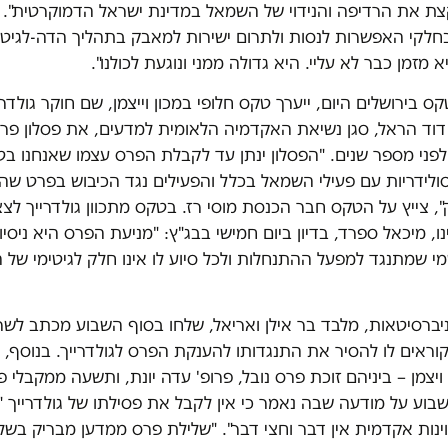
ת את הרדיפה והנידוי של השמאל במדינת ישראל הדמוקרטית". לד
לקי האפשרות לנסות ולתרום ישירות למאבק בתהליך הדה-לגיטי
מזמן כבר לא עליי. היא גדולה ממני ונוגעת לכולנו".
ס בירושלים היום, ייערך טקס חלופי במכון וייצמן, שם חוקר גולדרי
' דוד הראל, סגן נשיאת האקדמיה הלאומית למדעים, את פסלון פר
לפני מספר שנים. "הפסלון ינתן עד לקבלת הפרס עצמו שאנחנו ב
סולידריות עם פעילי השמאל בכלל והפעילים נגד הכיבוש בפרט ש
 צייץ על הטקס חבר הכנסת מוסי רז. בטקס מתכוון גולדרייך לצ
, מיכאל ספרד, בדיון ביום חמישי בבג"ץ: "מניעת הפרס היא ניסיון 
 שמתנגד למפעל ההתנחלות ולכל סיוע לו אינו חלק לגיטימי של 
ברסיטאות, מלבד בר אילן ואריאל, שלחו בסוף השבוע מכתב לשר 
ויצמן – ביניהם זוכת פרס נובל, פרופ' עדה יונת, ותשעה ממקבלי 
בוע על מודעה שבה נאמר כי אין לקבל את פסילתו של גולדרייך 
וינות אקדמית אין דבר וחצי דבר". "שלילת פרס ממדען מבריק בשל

==

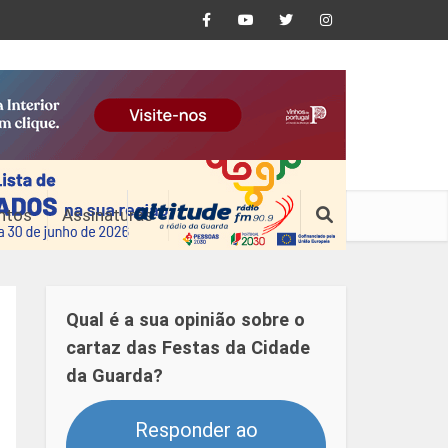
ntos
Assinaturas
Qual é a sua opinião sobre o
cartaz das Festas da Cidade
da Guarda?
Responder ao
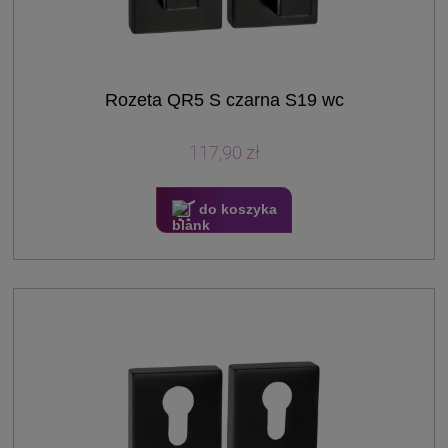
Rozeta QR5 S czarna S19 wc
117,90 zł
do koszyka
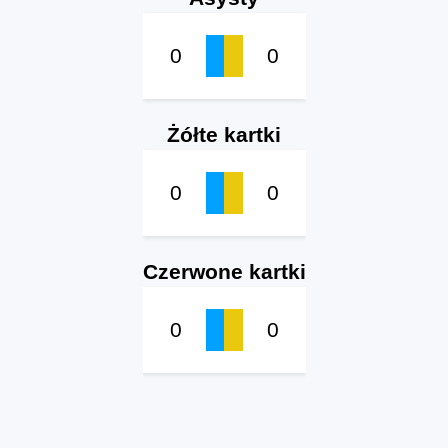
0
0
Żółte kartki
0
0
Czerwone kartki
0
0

__EXERCISE__:
Look through the entries above, and wherever a line holds the word "השמאל", copy it.

__EXERCISE OUTPUT__:
ת את הרדיפה והנידוי של השמאל במדינת ישראל הדמוקרטית". לד
סולידריות עם פעילי השמאל בכלל והפעילים נגד הכיבוש בפרט ש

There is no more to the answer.